ATA/453/2006 du 31.08.2006 ( DES ) , PARTIELMNT ADMIS

En fait
En droit
Par ces motifs

république et

canton de genève

POUVOIR JUDICIAIRE

A/2005/2006-DES ATA/453/2006

ARRÊT

DU TRIBUNAL ADMINISTRATIF

du 31 août 2006

dans la cause

 

Madame D______

et

P______ S.A.
représentées par Me Roger Mock, avocat

contre

DÉPARTEMENT DE L'ÉCONOMIE ET DE LA SANTÉ


 


1. Madame D______ est titulaire d’un certificat de capacité de cafetier depuis 1989. Elle a obtenu des autorités compétentes l’autorisation d’exploiter les dancings suivants :

« X______ », sis ______, le 25 juillet 2001 ;

« Y______ », sis ______ le 6 janvier 2004.

La société « P______ S.A.» (ci-après : la société) est exploitante du « Y______ ». Mme D______ en est la secrétaire, et Monsieur B______ le président du conseil d’administration.

2. Dans le cadre de l’exploitation des deux établissements précités, Mme D______ s’est vu notifier les décisions suivantes par le département de justice, police et sécurité, alors compétent en matière d’application de la loi sur la restauration, le débit de boissons et l'hébergement du 17 décembre 1987 (LRDBH - I 2 21), dont répond actuellement le département de l’économie et de la santé (ci-après : le département) :

une restriction de trois mois de l’horaire d’exploitation de l’établissement « X______ » assortie d’une amende administrative de CHF 1'000.- le 5 avril 2004 pour avoir violé son obligation de maintien de l’ordre les 27 octobre 2003, 1er et 11 janvier 2004. Par arrêt du 25 janvier 2004, le Tribunal administratif a réduit à deux mois la durée de cette restriction d’horaire et confirmé l’amende (ATA/34/2005).

une amende administrative de CHF 200.- pour ne pas avoir veillé au maintien de l’ordre de l’établissement « Y______ » le 25 mars 2005.

une amende administrative de CHF 400.- pour ne pas avoir fait appel à la police, suite à une bagarre ayant éclaté le 7 juin 2005 au « Y______ ».

une amende administrative de CHF 200.- pour avoir servi des boissons alcoolisées à un client pris de boisson au « X______ » le 5 juillet 2005.

une amende administrative de CHF 800.- pour ne pas avoir veillé à son obligation de maintien de l’ordre au « Y______ » le 20 juillet 2005.

une restriction de l’horaire d’exploitation de l’établissement « Y______ » à minuit pour une durée d’un mois ainsi qu’une amende administrative de CHF 1'600.- le 30 septembre 2005 pour avoir violé son obligation de maintien de l’ordre les 7 et 14 juillet 2005. Le Tribunal administratif a confirmé l’amende ainsi que la restriction de l’horaire d’exploitation par arrêt du 20 juin 2006 (ATA/344/2006).
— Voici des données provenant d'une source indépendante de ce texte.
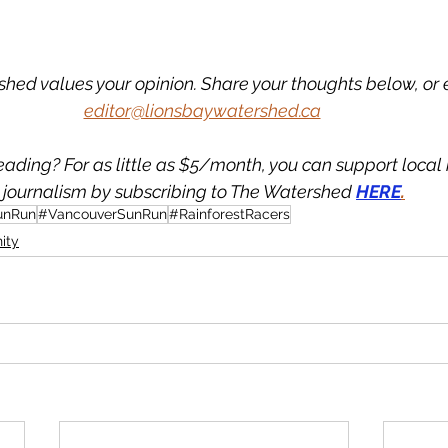
hed values your opinion. Share your thoughts below, or 
editor@lionsbaywatershed.ca
eading? For as little as $5/month, you can support loca
journalism by subscribing to The Watershed 
HERE
.
unRun
#VancouverSunRun
#RainforestRacers
ity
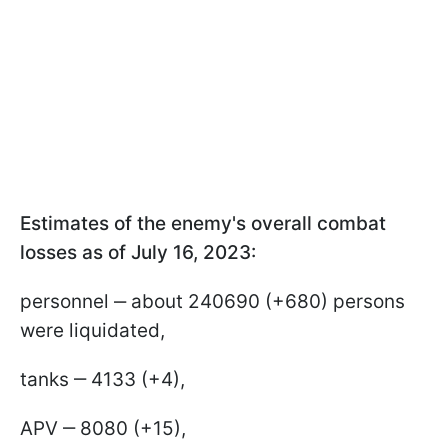
Estimates of the enemy's overall combat
losses as of July 16, 2023:
personnel ‒ about 240690 (+680) persons
were liquidated,
tanks ‒ 4133 (+4),
APV ‒ 8080 (+15),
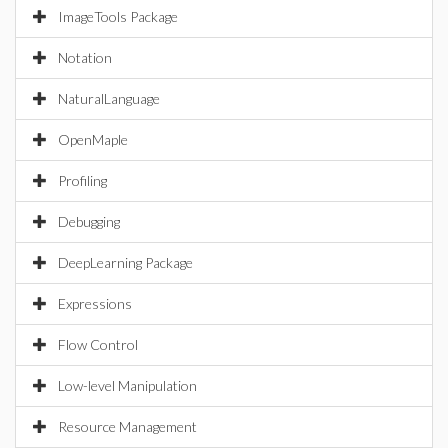
ImageTools Package
Notation
NaturalLanguage
OpenMaple
Profiling
Debugging
DeepLearning Package
Expressions
Flow Control
Low-level Manipulation
Resource Management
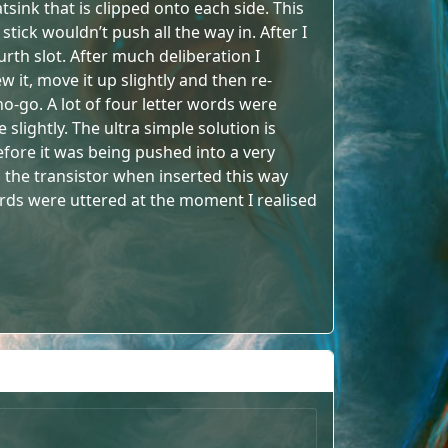
atsink that is clipped onto each side. This
stick wouldn’t push all the way in. After I
urth slot. After much deliberation I
 it, move it up slightly and then re-
 no-go. A lot of four letter words were
 slightly. The ultra simple solution is
 Before it was being pushed into a very
uch the transistor when inserted this way
ords were uttered at the moment I realised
Les faits remontant à ladite décision sont les suivants :

- Dans un rapport du 12 juillet 2005, les gendarmes ont relevé que le 7 juillet, lors de deux passages à 02h15 et 03h15, une cinquantaine de personnes s’étaient attroupées devant le « Y______ », ce qui avait généré des nuisances sonores perturbant les voisins. La circulation avait été entravée par des clients avinés. Des automobilistes avaient dû modifier leur trajectoire, voire freiner pour éviter des personnes déambulant sur la chaussée.

Le personnel filtrant l’entrée des clients, visiblement dépassé, avait été avisé. Certaines personnes avaient voulu en venir aux mains.

- Le 19 juillet 2005, les gendarmes ont dressé un nouveau rapport relatif à des faits survenus le 14 juillet, à 04h45, devant le « Y______ ». Ils avaient remarqué la présence d’une centaine de personnes passablement avinées, dont certaines vociféraient sur la voie publique et d’autres cherchaient à se bagarrer. La circulation avait été entravée. Le personnel, visiblement dépassé par le comportement des clients - dont certains avaient été verbalisés - n’avait rien pu faire.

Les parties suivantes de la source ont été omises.